▸ Input data
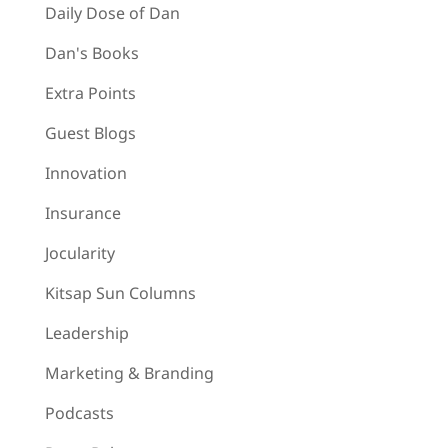
Daily Dose of Dan
Dan's Books
Extra Points
Guest Blogs
Innovation
Insurance
Jocularity
Kitsap Sun Columns
Leadership
Marketing & Branding
Podcasts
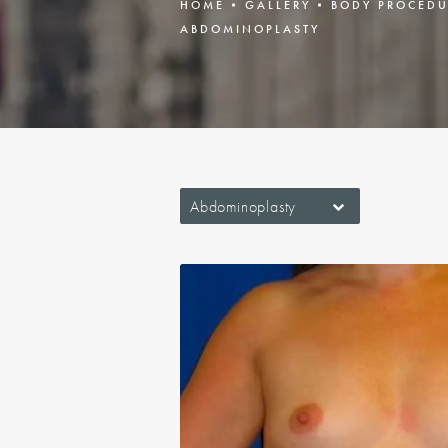
HOME
GALLERY
BODY PROCEDU
ABDOMINOPLASTY
Abdominoplasty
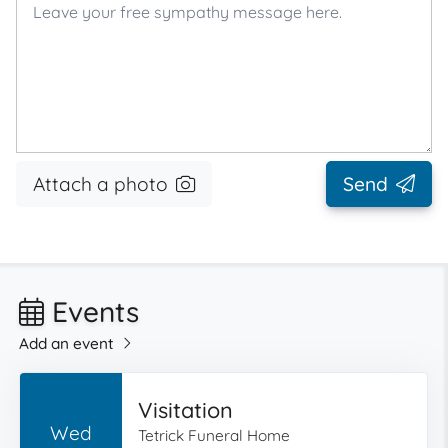
Attach a photo
Send
Events
Add an event
Visitation
Wed
Tetrick Funeral Home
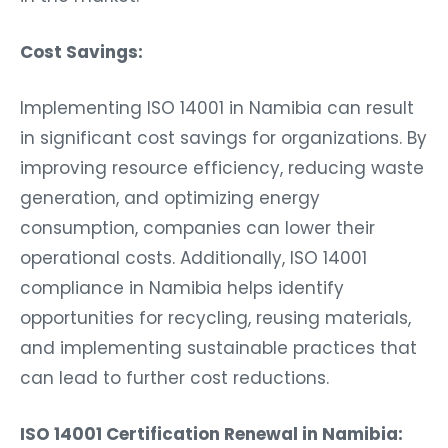
Cost Savings:
Implementing ISO 14001 in Namibia can result
in significant cost savings for organizations. By
improving resource efficiency, reducing waste
generation, and optimizing energy
consumption, companies can lower their
operational costs. Additionally, ISO 14001
compliance in Namibia helps identify
opportunities for recycling, reusing materials,
and implementing sustainable practices that
can lead to further cost reductions.
ISO 14001 Certification Renewal in Namibia:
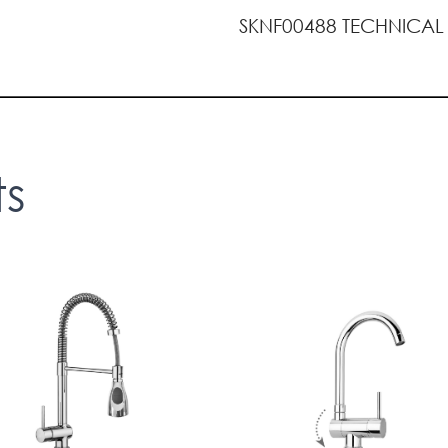
SKNF00488 TECHNICAL
ts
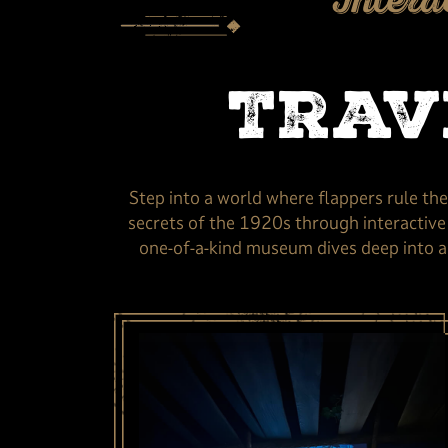
Intera
Trav
Step into a world where flappers rule th
secrets of the 1920s through interactive e
one-of-a-kind museum dives deep into a 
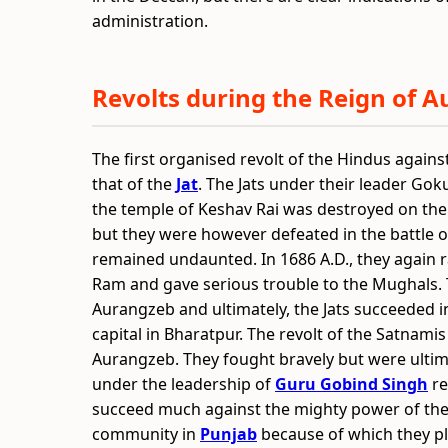
administration.
Revolts during the Reign of 
The first organised revolt of the Hindus agains
that of the
Jat
. The Jats under their leader Goku
the temple of Keshav Rai was destroyed on the
but they were however defeated in the battle of
remained undaunted. In 1686 A.D., they again r
Ram and gave serious trouble to the Mughals. Th
Aurangzeb and ultimately, the Jats succeeded i
capital in Bharatpur. The revolt of the Satnami
Aurangzeb. They fought bravely but were ultim
under the leadership of
Guru Gobind Singh
re
succeed much against the mighty power of the 
community in
Punjab
because of which they pla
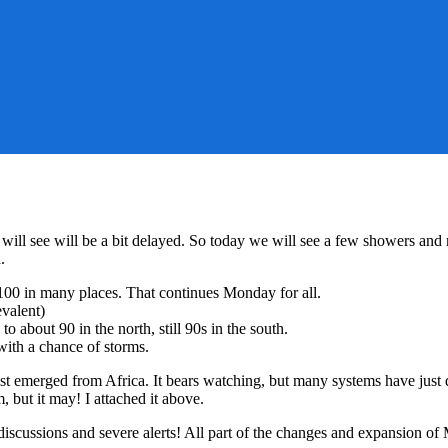
will see will be a bit delayed. So today we will see a few showers and
.
100 in many places. That continues Monday for all.
evalent)
 about 90 in the north, still 90s in the south.
ith a chance of storms.
just emerged from Africa. It bears watching, but many systems have just d
, but it may! I attached it above.
e discussions and severe alerts! All part of the changes and expansion of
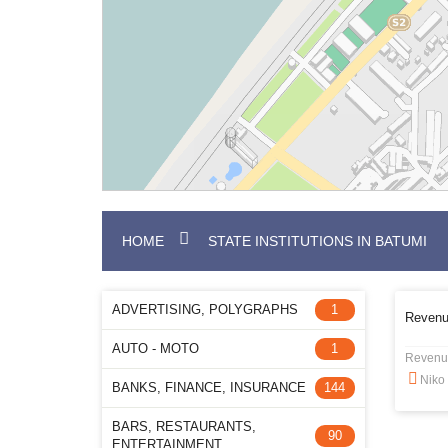
HOME
STATE INSTITUTIONS IN BATUMI
ADVERTISING, POLYGRAPHS
1
Revenu
AUTO - MOTO
1
Revenu
Niko 
BANKS, FINANCE, INSURANCE
144
BARS, RESTAURANTS,
90
ENTERTAINMENT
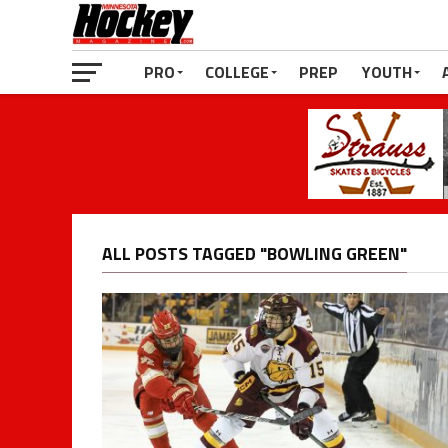
PRO
COLLEGE
PREP
YOUTH
ALL POSTS TAGGED "BOWLING GREEN"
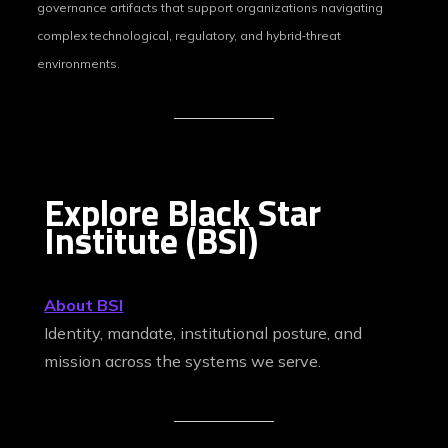
governance artifacts that support organizations navigating
complex technological, regulatory, and hybrid‑threat
environments.
Explore Black Star
Institute (BSI)
About BSI
Identity, mandate, institutional posture, and
mission across the systems we serve.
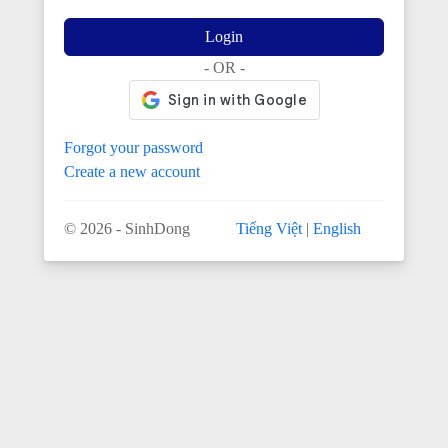
Login
- OR -
Forgot your password
Create a new account
© 2026 - SinhDong
Tiếng Việt
|
English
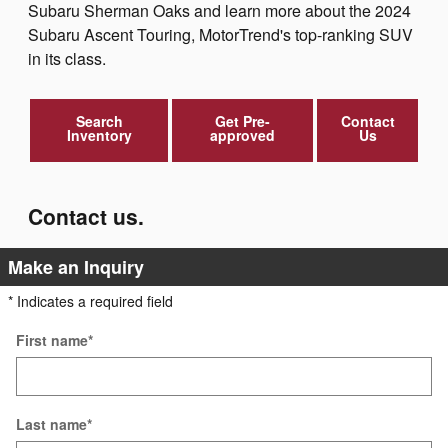
Subaru Sherman Oaks and learn more about the 2024
Subaru Ascent Touring, MotorTrend's top-ranking SUV
in its class.
Search
Get Pre-
Contact
Inventory
approved
Us
Contact us.
Make an Inquiry
* Indicates a required field
First name
*
Last name
*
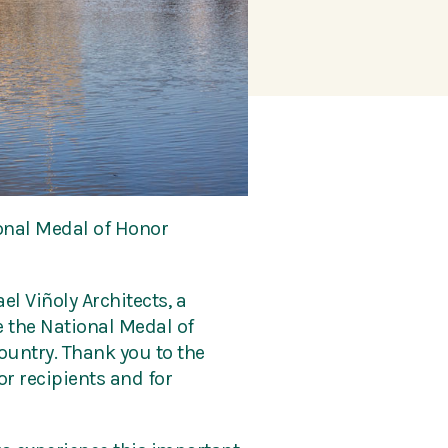
ional Medal of Honor
el Viñoly Architects, a
 the National Medal of
ountry. Thank you to the
r recipients and for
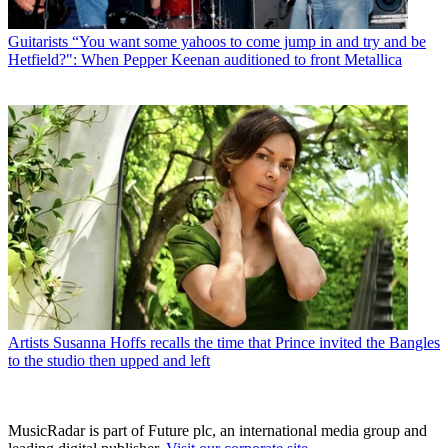
Guitarists
“You want some yahoos to come jump in and try and be
Hetfield?": When Pepper Keenan auditioned to front Metallica
Artists
Susanna Hoffs recalls the time that Prince invited the Bangles
to the studio then upped and left
MusicRadar is part of Future plc, an international media group and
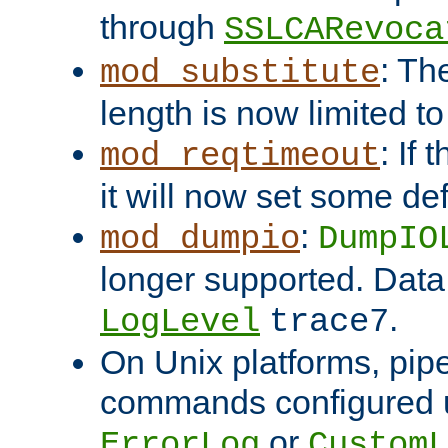
through
SSLCARevoca
: Th
mod_substitute
length is now limited t
: If
mod_reqtimeout
it will now set some def
:
mod_dumpio
DumpIO
longer supported. Data
.
LogLevel
trace7
On Unix platforms, pip
commands configured u
or
ErrorLog
CustomL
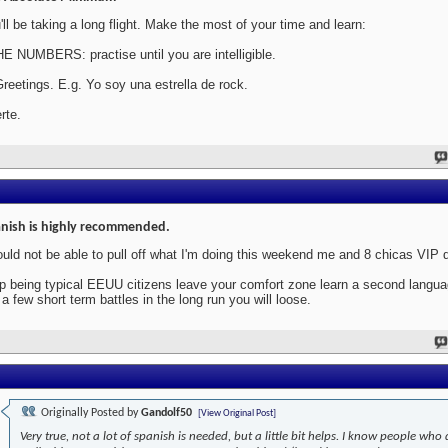
'll be taking a long flight. Make the most of your time and learn:
HE NUMBERS: practise until you are intelligible.
Greetings. E.g. Yo soy una estrella de rock.
rte.
nish is highly recommended.
ould not be able to pull off what I'm doing this weekend me and 8 chicas VIP 
p being typical EEUU citizens leave your comfort zone learn a second langu
 a few short term battles in the long run you will loose.
Originally Posted by
Gandolf50
[View Original Post]
Very true, not a lot of spanish is needed, but a little bit helps. I know people who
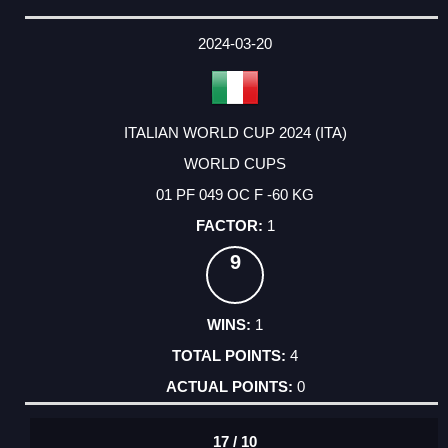
2024-03-20
ITALIAN WORLD CUP 2024 (ITA)
WORLD CUPS
01 PF 049 OC F -60 KG
1
9
1
4
0
17 / 10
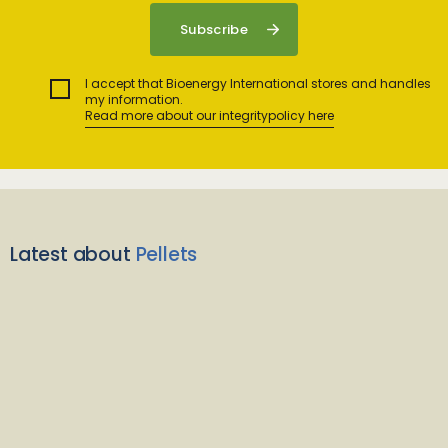
I accept that Bioenergy International stores and handles
my information.
Read more about our integritypolicy here
Latest about
Pellets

▸ Activity
Print every line above exactly as given, but not the pictures.

▸ Reply
Daily Dose of Dan
Dan's Books
Extra Points
Guest Blogs
Innovation
Insurance
Jocularity
Kitsap Sun Columns
Leadership
Marketing & Branding
Podcasts
HOME
GALLERY
BODY PROCEDU
ABDOMINOPLASTY
Abdominoplasty
Attach a photo
Send
Events
Add an event
Visitation
Wed
Tetrick Funeral Home
Cost Savings:
Implementing ISO 14001 in Namibia can result
in significant cost savings for organizations. By
improving resource efficiency, reducing waste
generation, and optimizing energy
consumption, companies can lower their
operational costs. Additionally, ISO 14001
compliance in Namibia helps identify
opportunities for recycling, reusing materials,
and implementing sustainable practices that
can lead to further cost reductions.
ISO 14001 Certification Renewal in Namibia:
SKNF00488 TECHNICAL
ts
Intera
Trav
Step into a world where flappers rule th
secrets of the 1920s through interactive e
one-of-a-kind museum dives deep into a 
administration.
Revolts during the Reign of 
The first organised revolt of the Hindus agains
that of the
Jat
. The Jats under their leader Goku
the temple of Keshav Rai was destroyed on the
but they were however defeated in the battle of
remained undaunted. In 1686 A.D., they again r
Ram and gave serious trouble to the Mughals. Th
Aurangzeb and ultimately, the Jats succeeded i
capital in Bharatpur. The revolt of the Satnami
Aurangzeb. They fought bravely but were ultim
under the leadership of
Guru Gobind Singh
re
succeed much against the mighty power of the 
community in
Punjab
because of which they pla
will see will be a bit delayed. So today we will see a few showers and
.
100 in many places. That continues Monday for all.
evalent)
 about 90 in the north, still 90s in the south.
ith a chance of storms.
just emerged from Africa. It bears watching, but many systems have just d
, but it may! I attached it above.
e discussions and severe alerts! All part of the changes and expansion of
HOME
STATE INSTITUTIONS IN BATUMI
ADVERTISING, POLYGRAPHS
1
Revenu
AUTO - MOTO
1
Revenu
Niko 
BANKS, FINANCE, INSURANCE
144
BARS, RESTAURANTS,
90
ENTERTAINMENT
PRO
COLLEGE
PREP
YOUTH
ALL POSTS TAGGED "BOWLING GREEN"
governance artifacts that support organizations navigating
complex technological, regulatory, and hybrid‑threat
environments.
Explore Black Star
Institute (BSI)
About BSI
Identity, mandate, institutional posture, and
mission across the systems we serve.
Login
- OR -
Forgot your password
Create a new account
© 2026 - SinhDong
Tiếng Việt
|
English
Subaru Sherman Oaks and learn more about the 2024
Subaru Ascent Touring, MotorTrend's top-ranking SUV
in its class.
Search
Get Pre-
Contact
Inventory
approved
Us
Contact us.
Make an Inquiry
* Indicates a required field
First name
*
Last name
*
ional Medal of Honor
el Viñoly Architects, a
 the National Medal of
ountry. Thank you to the
r recipients and for
Guitarists
“You want some yahoos to come jump in and try and be
Hetfield?": When Pepper Keenan auditioned to front Metallica
Artists
Susanna Hoffs recalls the time that Prince invited the Bangles
to the studio then upped and left
MusicRadar is part of Future plc, an international media group and
through
SSLCARevoca
: Th
mod_substitute
length is now limited t
: If
mod_reqtimeout
it will now set some def
:
mod_dumpio
DumpIO
longer supported. Data
.
LogLevel
trace7
On Unix platforms, pip
commands configured u
or
ErrorLog
CustomL
'll be taking a long flight. Make the most of your time and learn:
HE NUMBERS: practise until you are intelligible.
Greetings. E.g. Yo soy una estrella de rock.
rte.
nish is highly recommended.
ould not be able to pull off what I'm doing this weekend me and 8 chicas VIP 
p being typical EEUU citizens leave your comfort zone learn a second langu
 a few short term battles in the long run you will loose.
Originally Posted by
Gandolf50
[View Original Post]
Very true, not a lot of spanish is needed, but a little bit helps. I know people who
2024-03-20
ITALIAN WORLD CUP 2024 (ITA)
WORLD CUPS
01 PF 049 OC F -60 KG
1
9
1
4
0
17 / 10
I accept that Bioenergy International stores and handles
my information.
Read more about our integritypolicy here
Latest about
Pellets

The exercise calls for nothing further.